When I run the model I get the following error:

UnknownError: 2 root error(s) found.
  (0) Unknown:  UnidentifiedImageError: cannot identify image file <_io.BytesIO object at 0x0000019FA183C8B0>
Traceback (most recent call last):

From what I understand, the image here could be corrupt or the image cannot be read for other reasons. Is there a way to get the trainer to skip images that are not identifiable?

Please do let me know other suggestions to consider in my code/ data to fix this problem.

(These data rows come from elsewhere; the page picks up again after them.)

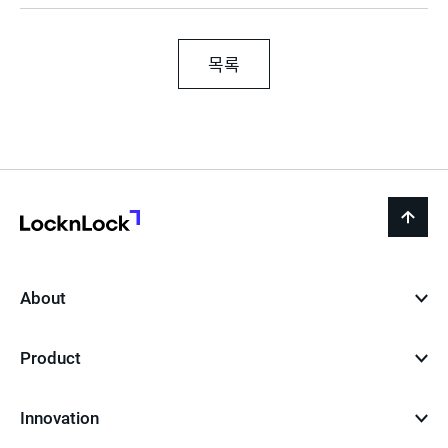
목록
LocknLock
back
to
top
About
Product
Innovation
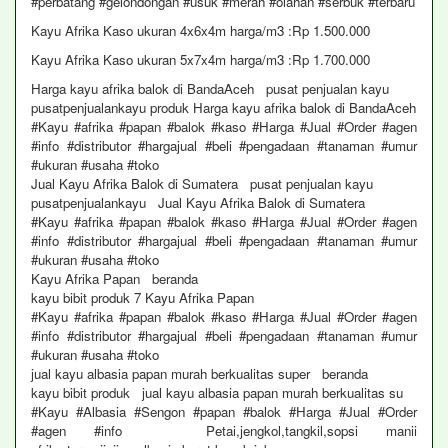
#perbatang #gelondongan #usuk #merah #olahan #serbuk #terbaru
Kayu Afrika Kaso ukuran 4x6x4m harga/m3 :Rp 1.500.000
Kayu Afrika Kaso ukuran 5x7x4m harga/m3 :Rp 1.700.000
Harga kayu afrika balok di BandaAceh pusat penjualan kayu
pusatpenjualankayu produk Harga kayu afrika balok di BandaAceh
#Kayu #afrika #papan #balok #kaso #Harga #Jual #Order #agen
#info #distributor #hargajual #beli #pengadaan #tanaman #umur
#ukuran #usaha #toko
Jual Kayu Afrika Balok di Sumatera pusat penjualan kayu
pusatpenjualankayu Jual Kayu Afrika Balok di Sumatera
#Kayu #afrika #papan #balok #kaso #Harga #Jual #Order #agen
#info #distributor #hargajual #beli #pengadaan #tanaman #umur
#ukuran #usaha #toko
Kayu Afrika Papan beranda
kayu bibit produk 7 Kayu Afrika Papan
#Kayu #afrika #papan #balok #kaso #Harga #Jual #Order #agen
#info #distributor #hargajual #beli #pengadaan #tanaman #umur
#ukuran #usaha #toko
jual kayu albasia papan murah berkualitas super beranda
kayu bibit produk jual kayu albasia papan murah berkualitas su
#Kayu #Albasia #Sengon #papan #balok #Harga #Jual #Order
#agen #info Petai,jengkol,tangkil,sopsi manii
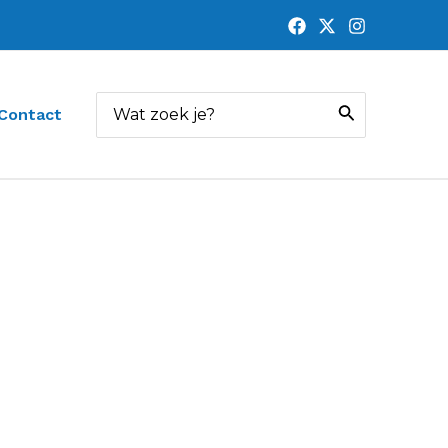
Zoeken
Contact
naar:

It could be that some of the images are of a 'None' type instead of a jpeg or png. — yudhiesh, Oct 26 '20 at 03:50
@yudhiesh - is there a way of setting all images to be in jpeg format without manually trying to find it and do it? — Ossz, Oct 26 '20 at 03:53
So if the images are in 'NoneType' form I do not think it is possible to convert them to JPEG. You would have to remove them. — yudhiesh, Oct 26 '20 at 03:55

score 2 · Accepted Answer · answered Oct 26 '20 at 04:10

2

This error could be happening due to the images being of 'NoneType' where although you may see them being of .jpeg or .png the image was actually corrupted somehow during preprocessing the image. On large datasets I have faced this issue numerous times.

What you can do is remove these images as I do not think it is possible to convert them to the desired format.

Bear in mind to keep a copy of the entire dataset before removing the images just in case anything goes wrong in the code.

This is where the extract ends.